MATERIAL FOR THIS TASK:

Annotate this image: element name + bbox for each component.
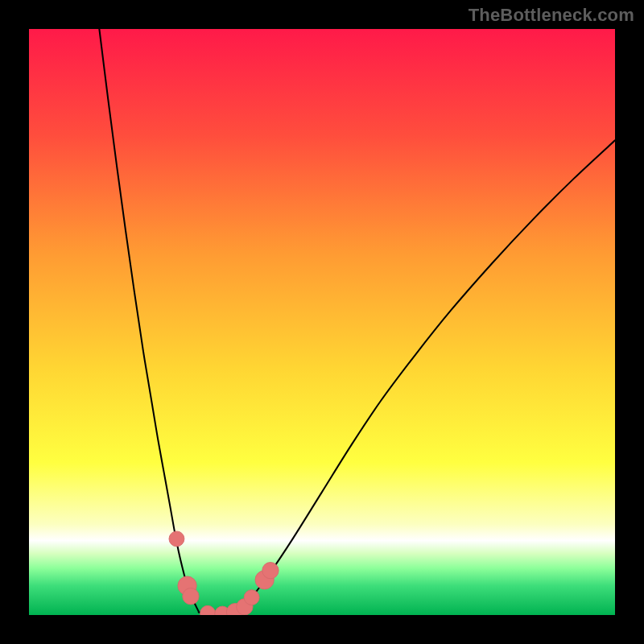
curve-marker [200, 605, 216, 615]
curve-marker [169, 531, 184, 547]
watermark-text: TheBottleneck.com [469, 5, 634, 26]
plot-area [29, 29, 615, 615]
curve-marker [183, 588, 199, 605]
curve-markers [169, 531, 279, 615]
bottleneck-curve [29, 29, 615, 615]
curve-marker [262, 562, 279, 578]
curve-marker [244, 590, 259, 605]
curve-path [99, 29, 615, 614]
chart-frame: TheBottleneck.com [0, 0, 644, 644]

ASSIGNMENT:
A single figure, the number of lines above with the word "TheBottleneck", is the whole answer.

RESPONSE TO THIS TASK:
2